The term ‘‘pecuniary factor’’ was a
new definition in the proposal. The
proposal defined it as a factor that has
a material effect on the risk and/or
return of an investment based on
appropriate investment horizons
consistent with the plan’s investment
objectives and the funding policy
established pursuant to section 402(a)(1)
of ERISA. Many commenters urged the
Department to re-examine the definition
of ‘‘pecuniary factor.’’ The Department’s
discussion of those comments is
included in the section of this preamble
that addresses paragraph (c)(1) above.
Finally, the term ‘‘plan’’ was
unchanged from the current 404a–1
regulation. It was defined in the
proposal to mean an employee benefit
plan to which Title I of ERISA applies.
Although not commenting specifically
on the proposal, some commenters
raised issues regarding the
consequences for plans maintained for
their employees by states, political
subdivisions of states, and the agencies
or instrumentalities of either.
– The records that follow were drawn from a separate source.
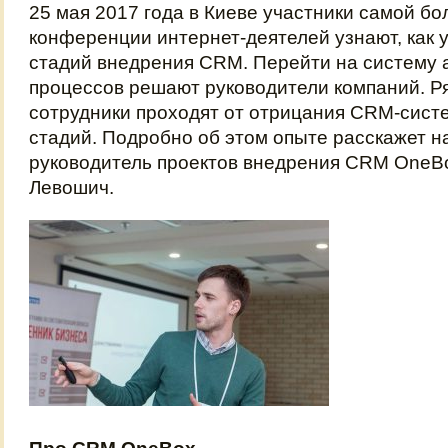
25 мая 2017 года в Киеве участники самой бо
конференции интернет-деятелей узнают, как 
стадий внедрения CRM. Перейти на систему 
процессов решают руководители компаний. Р
сотрудники проходят от отрицания CRM-систе
стадий. Подробно об этом опыте расскажет н
руководитель проектов внедрения CRM OneB
Левошич.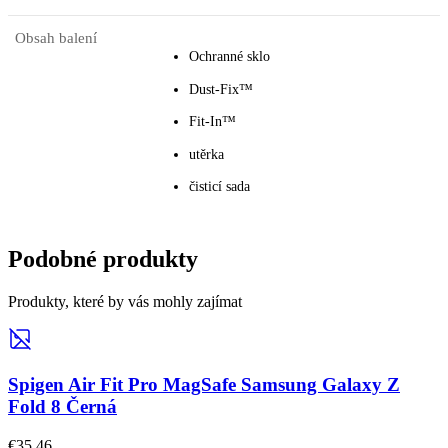
Obsah balení
Ochranné sklo
Dust-Fix™
Fit-In™
utěrka
čisticí sada
Podobné produkty
Produkty, které by vás mohly zajímat
Spigen Air Fit Pro MagSafe Samsung Galaxy Z
Fold 8 Černá
€35,46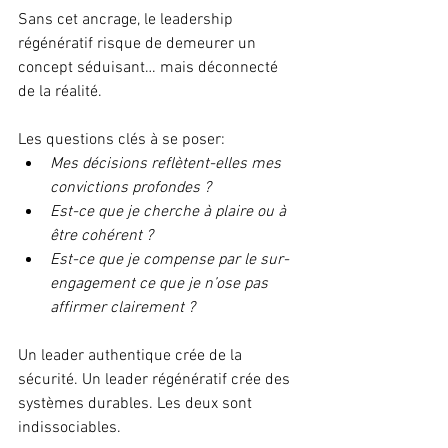
Sans cet ancrage, le leadership 
régénératif risque de demeurer un 
concept séduisant… mais déconnecté 
de la réalité.
Les questions clés à se poser:
Mes décisions reflètent-elles mes 
convictions profondes ?
Est-ce que je cherche à plaire ou à 
être cohérent ?
Est-ce que je compense par le sur-
engagement ce que je n’ose pas 
affirmer clairement ?
Un leader authentique crée de la 
sécurité. Un leader régénératif crée des 
systèmes durables. Les deux sont 
indissociables.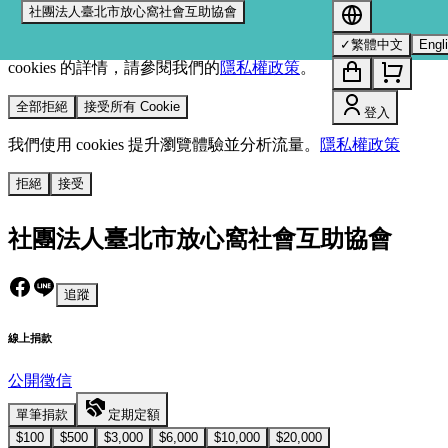
社團法人臺北市放心窩社會互助協會
我們使用 cookies 來提升您的瀏覽體驗並分析網站流量。
您的
✓
繁體中文
Engl
選擇將套用於所有 oen.tw 網站。
欲了解更多有關我們使用
cookies 的詳情，請參閱我們的
隱私權政策
。
全部拒絕
接受所有 Cookie
登入
我們使用 cookies 提升瀏覽體驗並分析流量。
隱私權政策
拒絕
接受
社團法人臺北市放心窩社會互助協會
追蹤
線上捐款
公開徵信
單筆捐款
定期定額
$100
$500
$3,000
$6,000
$10,000
$20,000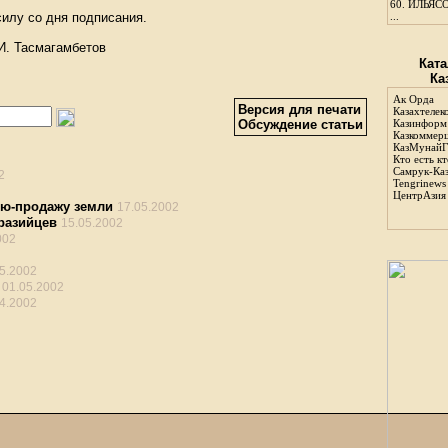
60.
ИЛЬЯСО
силу со дня подписания.
...
И. Тасмагамбетов
Ката
Ка
Ак Орда
Версия для печати
Казахтелек
Обсуждение статьи
Казинформ
Казкоммер
КазМунайГ
Кто есть кт
Самрук-Ка
2
Tengrinews
ЦентрАзия
лю-продажу земли
17.05.2002
разийцев
15.05.2002
002
5.2002
01.05.2002
4.2002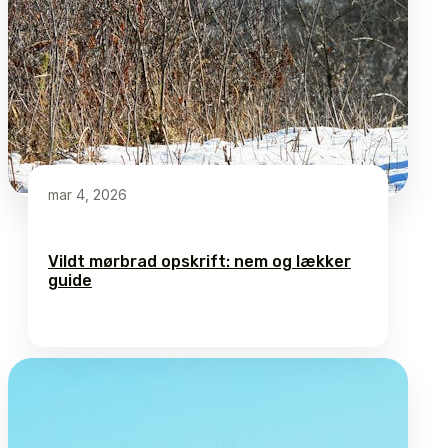
mar 4, 2026
Vildt mørbrad opskrift: nem og lækker
guide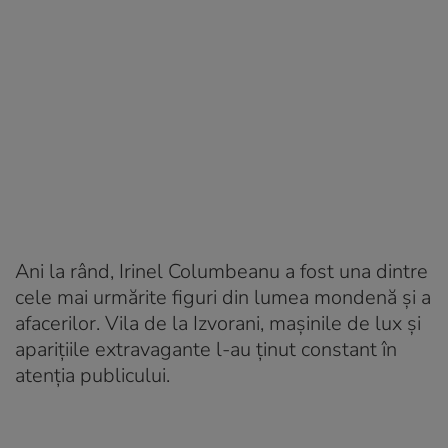
Ani la rând, Irinel Columbeanu a fost una dintre
cele mai urmărite figuri din lumea mondenă și a
afacerilor. Vila de la Izvorani, mașinile de lux și
aparițiile extravagante l-au ținut constant în
atenția publicului.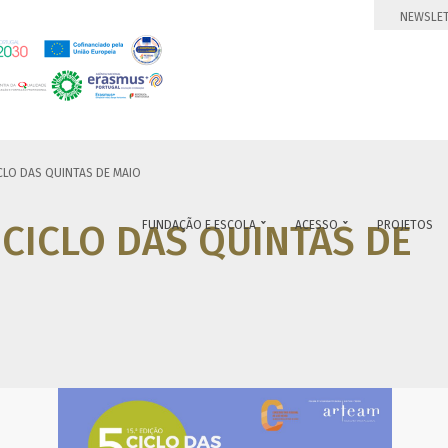
NEWSLE
ICLO DAS QUINTAS DE MAIO
 CICLO DAS QUINTAS DE
FUNDAÇÃO E ESCOLA
ACESSO
PROJETOS

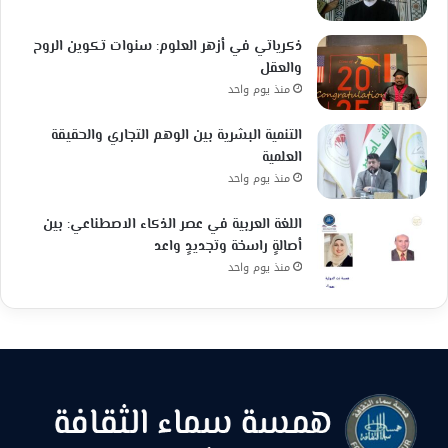
ذكرياتي في أزهر العلوم: سنوات تكوين الروح
والعقل
منذ يوم واحد
التنمية البشرية بين الوهم التجاري والحقيقة
العلمية
منذ يوم واحد
اللغة العربية في عصر الذكاء الاصطناعي: بين
أصالةٍ راسخة وتجديدٍ واعد
منذ يوم واحد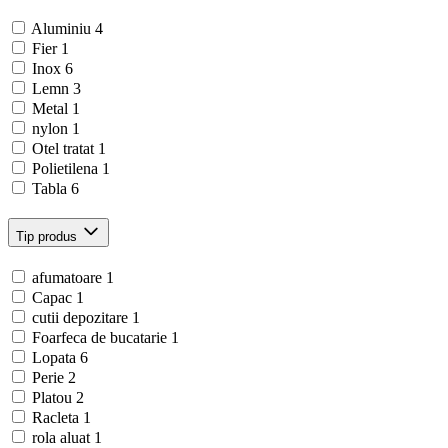
Aluminiu
4
Fier
1
Inox
6
Lemn
3
Metal
1
nylon
1
Otel tratat
1
Polietilena
1
Tabla
6
Tip produs
afumatoare
1
Capac
1
cutii depozitare
1
Foarfeca de bucatarie
1
Lopata
6
Perie
2
Platou
2
Racleta
1
rola aluat
1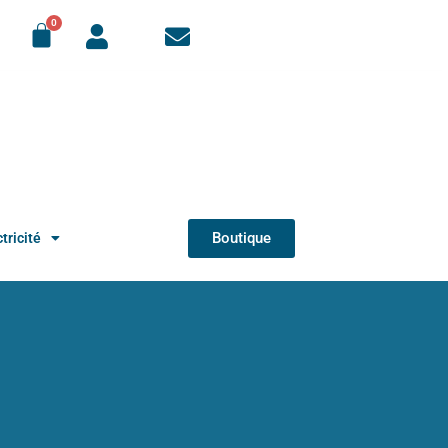
Boutique
tricité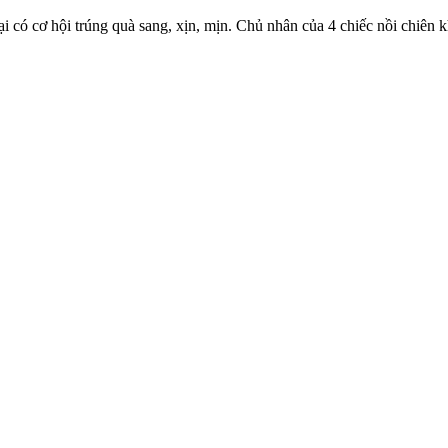
lại có cơ hội trúng quà sang, xịn, mịn. Chủ nhân của 4 chiếc nồi chiên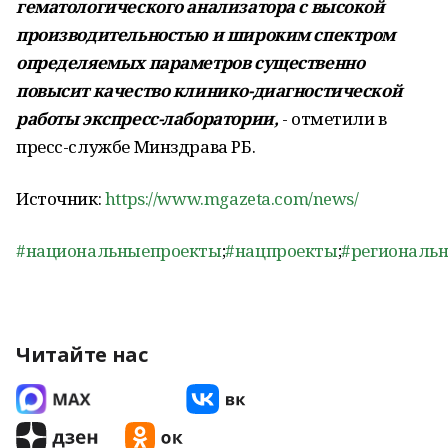
гематологического анализатора с высокой
производительностью и широким спектром
определяемых параметров существенно
повысит качество клинико-диагностической
работы экспресс-лаборатории,
- отметили в
пресс-службе Минздрава РБ.
Источник:
https://www.mgazeta.com/news/
#национальныепроекты
;
#нацпроекты
;
#региональ
Читайте нас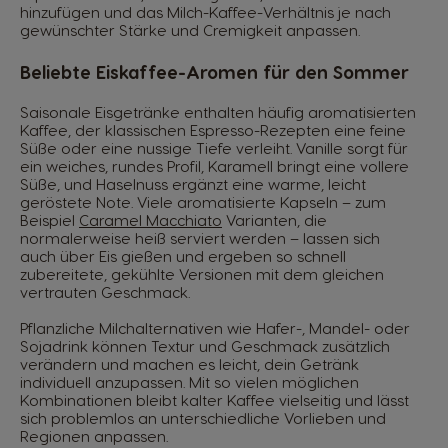
hinzufügen und das Milch-Kaffee-Verhältnis je nach
gewünschter Stärke und Cremigkeit anpassen.
Beliebte Eiskaffee-Aromen für den Sommer
Saisonale Eisgetränke enthalten häufig aromatisierten
Kaffee, der klassischen Espresso-Rezepten eine feine
Süße oder eine nussige Tiefe verleiht. Vanille sorgt für
ein weiches, rundes Profil, Karamell bringt eine vollere
Süße, und Haselnuss ergänzt eine warme, leicht
geröstete Note. Viele aromatisierte Kapseln – zum
Beispiel
Caramel Macchiato
Varianten, die
normalerweise heiß serviert werden – lassen sich
auch über Eis gießen und ergeben so schnell
zubereitete, gekühlte Versionen mit dem gleichen
vertrauten Geschmack.
Pflanzliche Milchalternativen wie Hafer-, Mandel- oder
Sojadrink können Textur und Geschmack zusätzlich
verändern und machen es leicht, dein Getränk
individuell anzupassen. Mit so vielen möglichen
Kombinationen bleibt kalter Kaffee vielseitig und lässt
sich problemlos an unterschiedliche Vorlieben und
Regionen anpassen.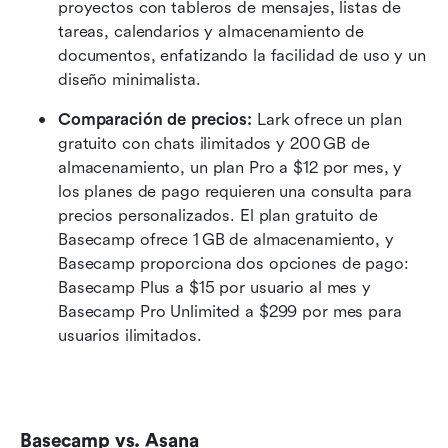
proyectos con tableros de mensajes, listas de 
tareas, calendarios y almacenamiento de 
documentos, enfatizando la facilidad de uso y un 
diseño minimalista.
Comparación de precios:
 Lark ofrece un plan 
gratuito con chats ilimitados y 200 GB de 
almacenamiento, un plan Pro a $12 por mes, y 
los planes de pago requieren una consulta para 
precios personalizados. El plan gratuito de 
Basecamp ofrece 1 GB de almacenamiento, y 
Basecamp proporciona dos opciones de pago: 
Basecamp Plus a $15 por usuario al mes y 
Basecamp Pro Unlimited a $299 por mes para 
usuarios ilimitados.
Basecamp vs. Asana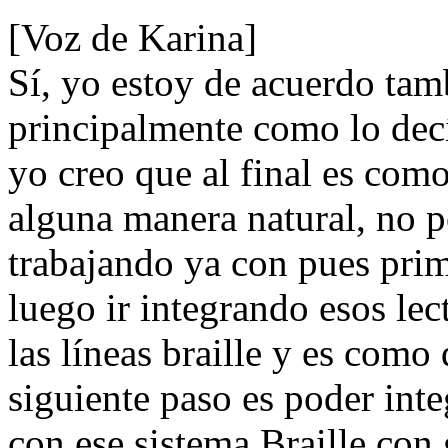
[Voz de Karina]
Sí, yo estoy de acuerdo tamb
principalmente como lo decí
yo creo que al final es com
alguna manera natural, no p
trabajando ya con pues prim
luego ir integrando esos lec
las líneas braille y es como
siguiente paso es poder inte
con ese sistema Braille con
Section
4(b)(1) of ERISA excludes from coverage
under ERISA all such governmental
plans. Accordingly, issues regarding the
investment practices of such plans or
the duties of persons who may be
fiduciaries with respect to such plans
are outside the scope of both the
Department’s jurisdiction under Title I
of ERISA and this regulation.
Some commenters suggested that the
Department define ‘‘ESG,’’ ‘‘ESG
vehicle,’’ ‘‘ESG consideration,’’ or any
other similar term, and
‘‘environmental,’’ ‘‘social,’’ or
‘‘corporate governance,’’ or give
guidance on what might be ‘‘similarly
oriented assessments or judgments.’’
These commenters argued that without
an ESG definition, fiduciaries would be
left in the undesirable position of being
unable to determine exactly what the
Department seeks to regulate and the
scope of that regulation, opening the
door to expensive litigation that seeks to
exploit those ambiguities. Other
commenters stated that a definitive list
of ESG issues does not exist and that it
would not be possible or desirable to
produce a list or set of definitions, and
any attempt at such list or definition
would soon be outdated in any event.
The same commenter said a definition
of ESG was needed so that fiduciaries
would know whether the Department
intends for ‘‘ESG’’ to apply narrowly,
such as with respect to only those
investment alternatives that
prominently call themselves ‘‘ESG,’’ or
if the Department intended to sweep in
a much broader set of investment
alternatives under ‘‘ESG,’’ because the
resulting impact, burden, expense, and
collateral consequences of the proposed
amendments could significantly differ.
As described earlier in this preamble,
the Department has concluded, based on
the comments, that the use of ESG
terminology is not appropriate for a
regulatory standard precisely because of
the ambiguity and lack of precision that
exists in the use of ESG in the
marketplace. Since the Department has
removed ESG terminology from the
operative text of the final rule, inclusion
of the sort of definitions requested by
commenters is no longer necessary.
7. Section 2550.404a–1(g) and (h)—
Effective Date and Severability
The proposal included a provision
under which the effective date for the
rule would be a date 60 days after the
date of the publication of the final rule.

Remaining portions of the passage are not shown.